══ Data records ══

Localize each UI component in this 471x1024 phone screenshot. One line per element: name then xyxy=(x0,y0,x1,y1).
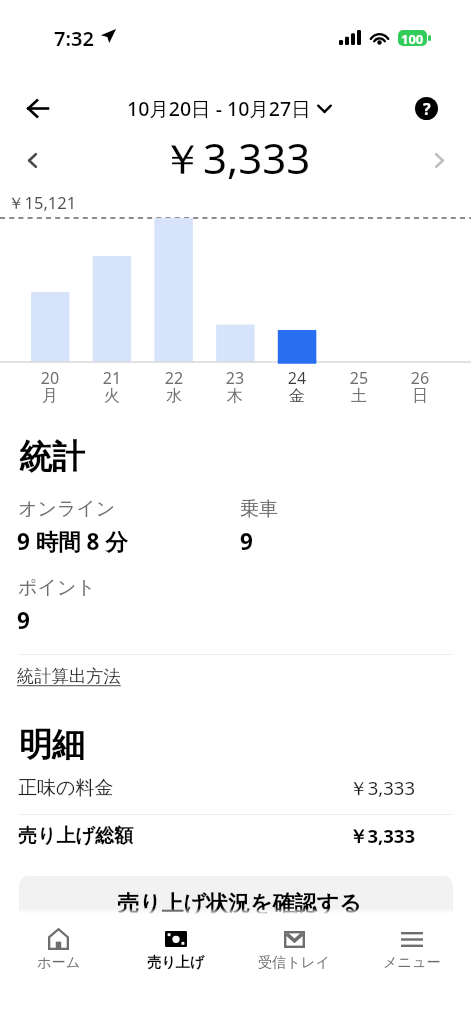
staticText: 木 xyxy=(205,386,265,406)
staticText: 21 xyxy=(82,367,142,389)
button[interactable]: 10月20日 - 10月27日 xyxy=(127,95,332,122)
staticText: ? xyxy=(423,98,431,120)
staticText: 売り上げ状況を確認する xyxy=(117,890,362,918)
button[interactable]: Previous week xyxy=(14,142,50,178)
staticText: メニュー xyxy=(383,953,441,971)
staticText: 9 時間 8 分 xyxy=(17,526,128,557)
button[interactable]: Help xyxy=(405,87,447,129)
staticText: 7:32 xyxy=(54,25,94,52)
staticText: 土 xyxy=(329,386,389,406)
button[interactable]: メニュー xyxy=(353,914,471,978)
staticText: 売り上げ総額 xyxy=(18,824,133,848)
staticText: 100 xyxy=(401,30,424,46)
staticText: 統計算出方法 xyxy=(17,665,121,687)
staticText: 24 xyxy=(267,367,327,389)
button[interactable]: 受信トレイ xyxy=(235,914,353,978)
staticText: 20 xyxy=(20,367,80,389)
staticText: ￥3,333 xyxy=(0,823,415,848)
staticText: 統計 xyxy=(19,436,85,478)
staticText: ホーム xyxy=(37,953,81,971)
staticText: 10月20日 - 10月27日 xyxy=(127,95,311,122)
staticText: 火 xyxy=(82,386,142,406)
button[interactable]: ホーム xyxy=(0,914,117,978)
button[interactable]: Next week xyxy=(421,142,457,178)
staticText: 日 xyxy=(390,386,450,406)
staticText: 9 xyxy=(240,526,253,557)
staticText: 月 xyxy=(20,386,80,406)
staticText: 22 xyxy=(144,367,204,389)
staticText: 売り上げ xyxy=(147,953,205,971)
staticText: 正味の料金 xyxy=(18,776,114,800)
button[interactable]: 売り上げ状況を確認する xyxy=(19,876,453,946)
staticText: 25 xyxy=(329,367,389,389)
staticText: ￥3,333 xyxy=(161,129,311,186)
staticText: 受信トレイ xyxy=(258,953,330,971)
staticText: ￥15,121 xyxy=(8,191,77,214)
staticText: 23 xyxy=(205,367,265,389)
staticText: 明細 xyxy=(19,724,85,766)
staticText: オンライン xyxy=(18,497,116,521)
button[interactable]: Back xyxy=(16,87,58,129)
staticText: 26 xyxy=(390,367,450,389)
staticText: ポイント xyxy=(18,576,96,600)
button[interactable]: 売り上げ xyxy=(117,914,235,978)
staticText: 乗車 xyxy=(240,497,278,521)
staticText: 金 xyxy=(267,386,327,406)
staticText: ￥3,333 xyxy=(0,775,415,800)
staticText: 9 xyxy=(17,605,30,636)
button[interactable]: 統計算出方法 xyxy=(17,665,121,687)
staticText: 水 xyxy=(144,386,204,406)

═══

Within the material above, show every line that includes "メニュー".

staticText: メニュー xyxy=(383,953,441,971)
button[interactable]: メニュー xyxy=(353,914,471,978)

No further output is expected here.